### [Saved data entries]
-*-*-

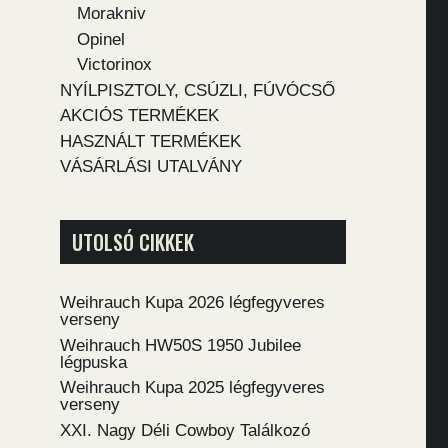
Morakniv
Opinel
Victorinox
NYÍLPISZTOLY, CSÚZLI, FÚVÓCSŐ
AKCIÓS TERMÉKEK
HASZNÁLT TERMÉKEK
VÁSÁRLÁSI UTALVÁNY
UTOLSÓ CIKKEK
Weihrauch Kupa 2026 légfegyveres
verseny
Weihrauch HW50S 1950 Jubilee
légpuska
Weihrauch Kupa 2025 légfegyveres
verseny
XXI. Nagy Déli Cowboy Találkozó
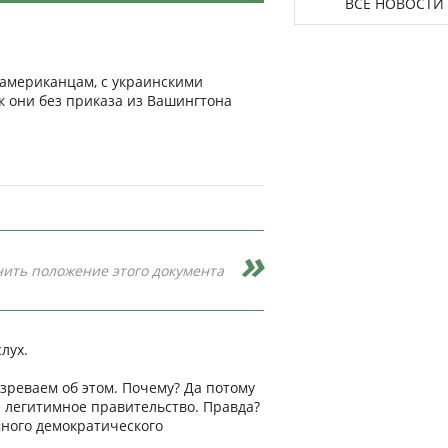
ВСЕ НОВОСТИ
 американцам, с украинскими
ак они без приказа из Вашингтона
ить положение этого документа
лух.
озреваем об этом. Почему? Да потому
е легитимное правительство. Правда?
много демократического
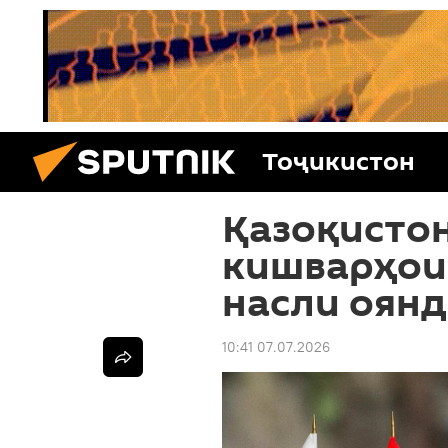
Тоҷикистон
Қазоқистон
кишварҳои
насли оян
10:41 07.07.2026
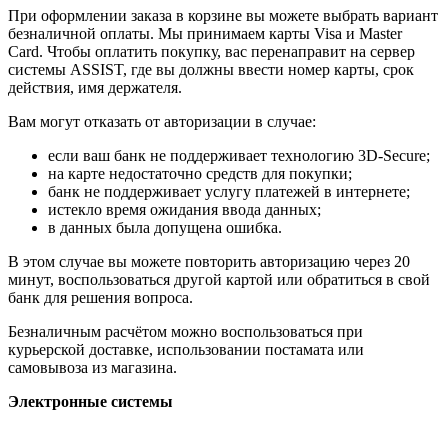
При оформлении заказа в корзине вы можете выбрать вариант
безналичной оплаты. Мы принимаем карты Visa и Master
Card. Чтобы оплатить покупку, вас перенаправит на сервер
системы ASSIST, где вы должны ввести номер карты, срок
действия, имя держателя.
Вам могут отказать от авторизации в случае:
если ваш банк не поддерживает технологию 3D-Secure;
на карте недостаточно средств для покупки;
банк не поддерживает услугу платежей в интернете;
истекло время ожидания ввода данных;
в данных была допущена ошибка.
В этом случае вы можете повторить авторизацию через 20
минут, воспользоваться другой картой или обратиться в свой
банк для решения вопроса.
Безналичным расчётом можно воспользоваться при
курьерской доставке, использовании постамата или
самовывоза из магазина.
Электронные системы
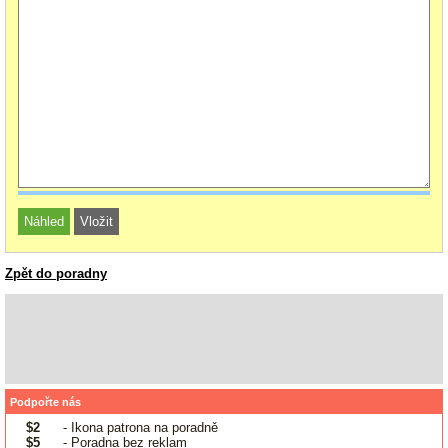
Zpět do poradny
Podpořte nás
$2
- Ikona patrona na poradně
$5
- Poradna bez reklam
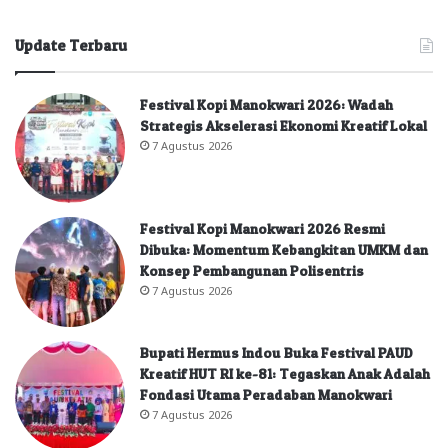
Update Terbaru
Festival Kopi Manokwari 2026: Wadah
Strategis Akselerasi Ekonomi Kreatif Lokal
7 Agustus 2026
Festival Kopi Manokwari 2026 Resmi
Dibuka: Momentum Kebangkitan UMKM dan
Konsep Pembangunan Polisentris
7 Agustus 2026
Bupati Hermus Indou Buka Festival PAUD
Kreatif HUT RI ke-81: Tegaskan Anak Adalah
Fondasi Utama Peradaban Manokwari
7 Agustus 2026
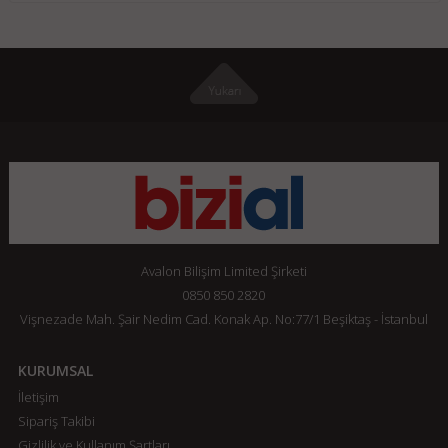
Avalon Bilişim Limited Şirketi
0850 850 2820
Vişnezade Mah. Şair Nedim Cad. Konak Ap. No:77/1 Beşiktaş - İstanbul
KURUMSAL
İletişim
Sipariş Takibi
Gizlilik ve Kullanım Şartları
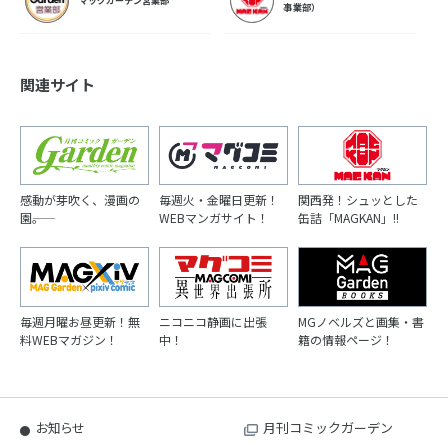
マッグガーデン営業部
事業部）
関連サイト
感動が芽吹く、漫画の
毎週火・金曜日更新！
関西発！シュッとした
園――。
WEBマンガサイト！
缶詰「MAGKAN」!!
毎週月曜お昼更新！無
ニコニコ静画に出張
MGノベルズと画集・書
料WEBマガジン！
中！
籍の情報ページ！
お知らせ
月刊コミックガーデン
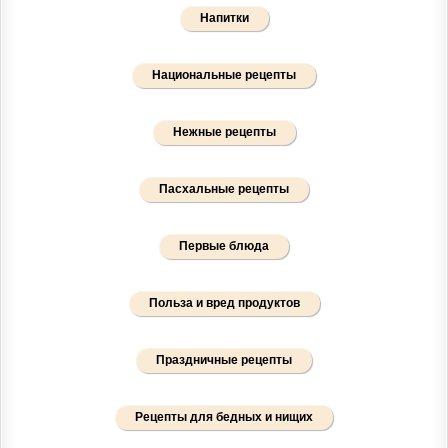
Напитки
Национальные рецепты
Нежные рецепты
Пасхальные рецепты
Первые блюда
Польза и вред продуктов
Праздничные рецепты
Рецепты для бедных и нищих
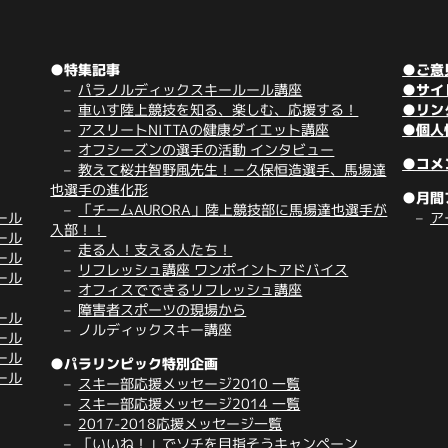
●特集記事
●ご意
パラノルディックスキールール講座
●サイ
車いす陸上競技を知る、楽しむ、応援する！
●リン
アスリートNITTAの健康ダイエット講座
●個人
オフシーズンの選手の活動 インタビュー
●コメ
教えて桜井智野風先生！－久保恒造選手、馬場達
也選手の進化形
●月間
「チームAURORA」陸上競技部に馬場達也選手が
ール
ア
入部！！
ール
走る人！支える人たち！
ール
リフレッシュ講座 ワンポイントアドバイス
ール
オフィスでできるリフレッシュ講座
障害者スポーツの現場から
ール
ノルディックスキー講座
ール
ール
●パラリンピック特別企画
ール
スキー部応援メッセージ2010 一覧
スキー部応援メッセージ2014 一覧
2017-2018応援メッセージ一覧
「いいね！」でソチを目指そうキャンペーン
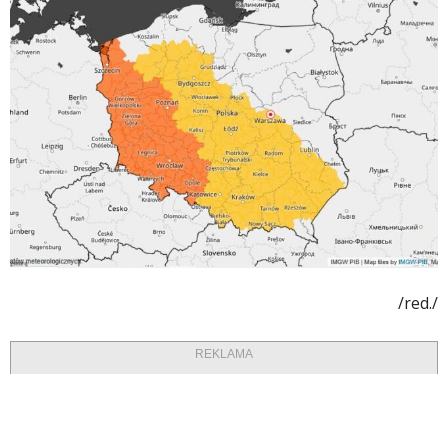
/red./
REKLAMA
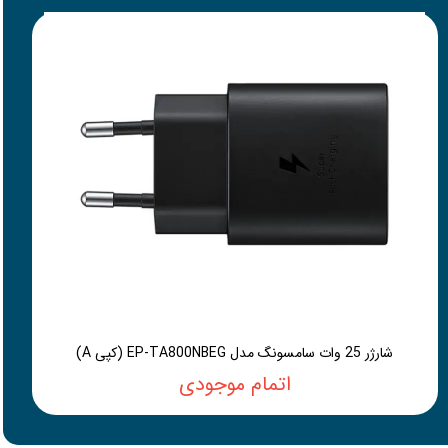
شارژر 25 وات سامسونگ مدل EP-TA800NBEG (کپی A)
اتمام موجودی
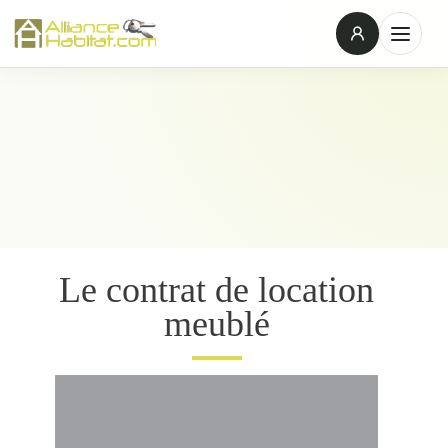
Le contrat de location
meublé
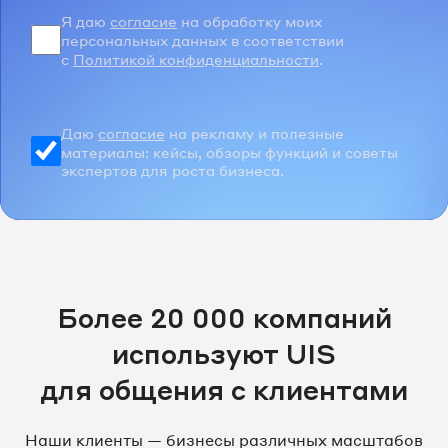
Я даю
согласие
на обработку моих
персональных данных в соответствии
с
Политикой конфиденциальности
.
Даю
согласие
на рекламу и полезные
материалы: кейсы, обзоры функций и советы
экспертов для роста бизнеса.
Более 20 000 компаний
используют UIS
для общения с клиентами
Наши клиенты — бизнесы различных масштабов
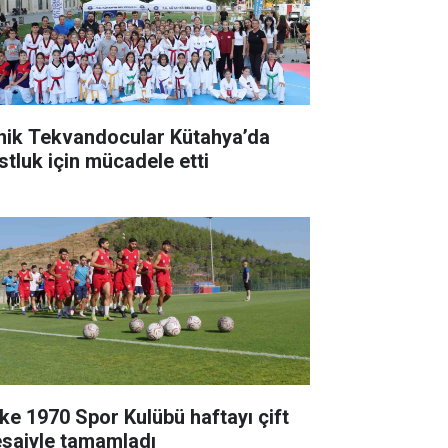
nik Tekvandocular Kütahya’da
stluk için mücadele etti
ke 1970 Spor Kulübü haftayı çift
saiyle tamamladı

-*-*-

### [Prompt]
Exact copy, pictures excluded: from the line with "Weihrauch Kupa 2025 légfegyveres" up to and including the line with "10:41 07.07.2026" in the data above.

### [Answer section]
Weihrauch Kupa 2025 légfegyveres
verseny
XXI. Nagy Déli Cowboy Találkozó
ВСЕ НОВОСТИ
 американцам, с украинскими
ак они без приказа из Вашингтона
ить положение этого документа
лух.
озреваем об этом. Почему? Да потому
е легитимное правительство. Правда?
много демократического
Тоҷикистон
Қазоқистон
кишварҳои
насли оян
10:41 07.07.2026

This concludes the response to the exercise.